Un amigo les recomendó que contactaran a “la doctora que ayuda a los venezolanos” y les dio el número de Anais. A través de Coronayuda, los atendió. También escuchó sus problemas. No era la primera vez que se encontraba con un cuadro como el de ellos. Anais percibía que no pocos requerían un apoyo más allá de la atención médica: eran muchos los migrantes que tenían hambre, muchos los que estaban quedándose en la calle. 

Era como estar escuchando a sus pacientes en Venezuela.

Era como estar en Venezuela.

Esas historias le quitaban el sueño, como si fueran relatos de terror. Pasaba horas desvelada pensando en estas personas. 

Pensaba en Carolina, por ejemplo, una joven que migró a Colombia hace dos años y medio. Vendió café en las calles y luego, cuando logró un trabajo estable en un spa, buscó a sus dos niñas en Venezuela y se las llevó consigo. Conocía a Anais porque estaba en el antiguo grupo de WhatsApp y, apenas el spa cerró y casi inmediatamente se quedó sin comida, volvió a contactarla: esa noche pudo cenar. 

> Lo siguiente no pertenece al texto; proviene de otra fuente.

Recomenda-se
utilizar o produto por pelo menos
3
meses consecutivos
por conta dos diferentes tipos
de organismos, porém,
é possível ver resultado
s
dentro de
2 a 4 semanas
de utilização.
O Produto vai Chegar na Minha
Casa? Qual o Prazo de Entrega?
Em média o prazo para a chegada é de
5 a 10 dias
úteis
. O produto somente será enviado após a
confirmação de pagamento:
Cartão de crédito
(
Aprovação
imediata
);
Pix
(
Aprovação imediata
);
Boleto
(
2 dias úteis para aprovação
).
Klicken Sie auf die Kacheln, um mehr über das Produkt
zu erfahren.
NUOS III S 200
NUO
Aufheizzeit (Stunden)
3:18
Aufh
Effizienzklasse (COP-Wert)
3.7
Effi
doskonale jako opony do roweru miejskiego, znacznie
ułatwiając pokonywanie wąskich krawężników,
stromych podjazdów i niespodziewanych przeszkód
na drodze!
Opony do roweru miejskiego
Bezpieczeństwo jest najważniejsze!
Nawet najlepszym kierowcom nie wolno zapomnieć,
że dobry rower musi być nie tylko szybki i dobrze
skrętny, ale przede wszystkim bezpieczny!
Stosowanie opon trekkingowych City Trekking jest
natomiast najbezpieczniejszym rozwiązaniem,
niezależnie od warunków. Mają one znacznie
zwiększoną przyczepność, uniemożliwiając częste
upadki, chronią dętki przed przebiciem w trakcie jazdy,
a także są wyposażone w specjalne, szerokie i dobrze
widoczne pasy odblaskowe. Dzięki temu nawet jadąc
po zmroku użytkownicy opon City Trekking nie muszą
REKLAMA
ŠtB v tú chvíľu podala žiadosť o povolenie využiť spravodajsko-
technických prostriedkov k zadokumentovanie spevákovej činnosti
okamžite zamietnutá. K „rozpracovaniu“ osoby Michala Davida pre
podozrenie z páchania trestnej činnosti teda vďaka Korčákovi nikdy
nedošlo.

O en Daniela, quien llegó hace un año a Medellín junto a su pareja. Él trabajaba por cuenta propia mientras ella se encargaba de una pequeña tienda que tenían en el barrio donde residen. Tuvieron que cerrarla. A él no lo llamaron más para trabajar. 

Daniela pasó la madrugada del 5 de abril con la cara empapada en lágrimas. Tenía hambre y la nevera vacía. En medio de esas horas oscuras, le escribió a un amigo contándole su angustia y, al cabo de un rato, se quedó dormida. Despertó horas después, revisó el celular y encontró la respuesta: “Escríbele a la doctora Anais. Ella quizá te ayude”. 

Entre apenada y escéptica, le envió un mensaje. Anais le respondió que sí, que ella podía darle algo de comida, que fuera a su casa. Al llegar se topó con otras dos personas que también estaban recibiendo alimentos. Anais le sonrió. Le entregó un mercado que le rendiría para una semana. Y cuando salió de allí, Daniela sintió que finalmente había amanecido. 

Tras despedirse, Anais volvió a su computadora. Frente a la pantalla transcurren sus días. A veces pasa hasta 18 horas conectada. Se cansa, claro, pero insiste en que eso es lo que le da sentido al encierro. Siempre le llega la noche y todavía está resolviendo pendientes. A veces siente que tantas noches son la misma. Silenciosas, salvo por el escándalo que escucha afuera a eso de las 8:00. 

—Es la bulla que hace que la gente no se deprima —se dice a sí misma.

Ella lo sabe, que el silencio deprime. Igual que sabe que la vida, con esos propósitos que están más allá de uno de mismo, es bulla para el alma.